Parameter-Efficient Transfer Learning under Federated Learning for Automatic Speech Recognition

This work explores the challenge of enhancing Automatic Speech Recognition (ASR) model performance across various user-specific domains while preserving user data privacy. We employ federated learning and parameter-efficient domain adaptation methods to solve the (1) massive data requirement of ASR models from user-specific scenarios and (2) the substantial communication cost between servers and clients during federated learning. We demonstrate that when equipped with proper adapters, ASR models under federated tuning can achieve similar performance compared with centralized tuning ones, thus providing a potential direction for future privacy-preserved ASR services. Besides, we investigate the efficiency of different adapters and adapter incorporation strategies under the federated learning setting.

Federated Learning of Large ASR Models in the Real World

Federated learning (FL) has shown promising results on training machine learning models with privacy preservation. However, for large models with over 100 million parameters, the training resource requirement becomes an obstacle for FL because common devices do not have enough memory and computation power to finish the FL tasks. Although efficient training methods have been proposed, it is still a challenge to train the large models like Conformer based ASR. This paper presents a systematic solution to train the full-size ASR models of 130M parameters with FL. To our knowledge, this is the first real-world FL application of the Conformer model, which is also the largest model ever trained with FL so far. And this is the first paper showing FL can improve the ASR model quality with a set of proposed methods to refine the quality of data and labels of clients. We demonstrate both the training efficiency and the model quality improvement in real-world experiments.

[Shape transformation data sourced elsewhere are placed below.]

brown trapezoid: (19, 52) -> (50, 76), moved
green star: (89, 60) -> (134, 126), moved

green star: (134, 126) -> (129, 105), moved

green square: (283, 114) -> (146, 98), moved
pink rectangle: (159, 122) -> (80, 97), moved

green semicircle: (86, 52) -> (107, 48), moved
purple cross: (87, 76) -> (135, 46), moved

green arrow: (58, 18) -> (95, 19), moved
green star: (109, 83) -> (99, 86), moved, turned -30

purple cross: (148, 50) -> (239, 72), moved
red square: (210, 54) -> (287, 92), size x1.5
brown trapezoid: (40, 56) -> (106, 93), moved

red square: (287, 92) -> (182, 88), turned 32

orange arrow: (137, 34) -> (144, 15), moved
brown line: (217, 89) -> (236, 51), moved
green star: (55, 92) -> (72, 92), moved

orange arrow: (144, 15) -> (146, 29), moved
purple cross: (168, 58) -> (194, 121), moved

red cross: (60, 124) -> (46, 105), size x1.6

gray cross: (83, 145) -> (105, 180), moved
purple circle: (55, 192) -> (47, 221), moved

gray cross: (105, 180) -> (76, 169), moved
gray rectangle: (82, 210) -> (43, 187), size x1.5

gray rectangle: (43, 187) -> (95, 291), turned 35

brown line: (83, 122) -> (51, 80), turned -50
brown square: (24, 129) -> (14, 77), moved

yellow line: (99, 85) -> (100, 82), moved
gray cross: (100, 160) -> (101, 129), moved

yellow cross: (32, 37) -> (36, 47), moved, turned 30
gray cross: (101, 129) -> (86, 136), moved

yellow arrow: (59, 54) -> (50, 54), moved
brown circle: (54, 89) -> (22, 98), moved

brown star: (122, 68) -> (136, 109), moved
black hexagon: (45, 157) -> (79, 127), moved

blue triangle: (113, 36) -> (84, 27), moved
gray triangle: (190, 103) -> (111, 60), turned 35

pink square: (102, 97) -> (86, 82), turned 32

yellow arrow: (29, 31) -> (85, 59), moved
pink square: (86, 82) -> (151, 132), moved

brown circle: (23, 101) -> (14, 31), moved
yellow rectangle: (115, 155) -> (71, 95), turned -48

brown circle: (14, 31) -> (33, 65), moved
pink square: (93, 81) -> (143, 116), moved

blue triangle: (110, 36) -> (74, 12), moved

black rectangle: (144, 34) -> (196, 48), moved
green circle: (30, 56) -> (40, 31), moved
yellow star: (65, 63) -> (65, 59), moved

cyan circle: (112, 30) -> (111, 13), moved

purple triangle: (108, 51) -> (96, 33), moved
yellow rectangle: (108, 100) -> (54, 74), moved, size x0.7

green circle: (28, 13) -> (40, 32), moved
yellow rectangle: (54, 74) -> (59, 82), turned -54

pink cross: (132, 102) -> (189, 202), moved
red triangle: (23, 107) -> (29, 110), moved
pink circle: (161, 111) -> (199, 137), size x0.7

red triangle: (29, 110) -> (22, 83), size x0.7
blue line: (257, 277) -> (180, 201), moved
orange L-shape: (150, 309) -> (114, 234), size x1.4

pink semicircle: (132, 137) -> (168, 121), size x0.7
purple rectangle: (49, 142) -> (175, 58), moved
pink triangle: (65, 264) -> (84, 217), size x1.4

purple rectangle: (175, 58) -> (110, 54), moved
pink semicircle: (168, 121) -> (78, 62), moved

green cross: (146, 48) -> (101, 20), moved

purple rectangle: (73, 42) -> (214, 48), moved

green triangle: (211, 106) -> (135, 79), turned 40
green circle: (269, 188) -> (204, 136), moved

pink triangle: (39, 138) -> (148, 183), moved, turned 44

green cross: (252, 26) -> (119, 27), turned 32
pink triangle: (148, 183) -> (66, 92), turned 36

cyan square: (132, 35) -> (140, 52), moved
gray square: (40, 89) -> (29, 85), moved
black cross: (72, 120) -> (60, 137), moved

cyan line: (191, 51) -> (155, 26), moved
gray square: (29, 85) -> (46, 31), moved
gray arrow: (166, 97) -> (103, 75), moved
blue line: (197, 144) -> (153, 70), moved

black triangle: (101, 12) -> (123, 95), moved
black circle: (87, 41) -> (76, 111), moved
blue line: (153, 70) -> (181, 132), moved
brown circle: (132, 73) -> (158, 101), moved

Federated Pruning: Improving Neural Network Efficiency with Federated Learning

Automatic Speech Recognition models require large amount of speech data for training, and the collection of such data often leads to privacy concerns. Federated learning has been widely used and is considered to be an effective decentralized technique by collaboratively learning a shared prediction model while keeping the data local on different clients devices. However, the limited computation and communication resources on clients devices present practical difficulties for large models. To overcome such challenges, we propose Federated Pruning to train a reduced model under the federated setting, while maintaining similar performance compared to the full model. Moreover, the vast amount of clients data can also be leveraged to improve the pruning results compared to centralized training. We explore different pruning schemes and provide empirical evidence of the effectiveness of our methods.

Online Model Compression for Federated Learning with Large Models

This paper addresses the challenges of training large neural network models under federated learning settings: high on-device memory usage and communication cost. The proposed Online Model Compression (OMC) provides a framework that stores model parameters in a compressed format and decompresses them only when needed. We use quantization as the compression method in this paper and propose three methods, (1) using per-variable transformation, (2) weight matrices only quantization, and (3) partial parameter quantization, to minimize the impact on model accuracy. According to our experiments on two recent neural networks for speech recognition and two different datasets, OMC can reduce memory usage and communication cost of model parameters by up to 59% while attaining comparable accuracy and training speed when compared with full-precision training.

Enabling On-Device Training of Speech Recognition Models with Federated Dropout

Federated learning can be used to train machine learning models on the edge on local data that never leave devices, providing privacy by default. This presents a challenge pertaining to the communication and computation costs associated with clients' devices. These costs are strongly correlated with the size of the model being trained, and are significant for state-of-the-art automatic speech recognition models. We propose using federated dropout to reduce the size of client models while training a full-size model server-side. We provide empirical evidence of the effectiveness of federated dropout, and propose a novel approach to vary the dropout rate applied at each layer. Furthermore, we find that federated dropout enables a set of smaller sub-models within the larger model to independently have low word error rates, making it easier to dynamically adjust the size of the model deployed for inference.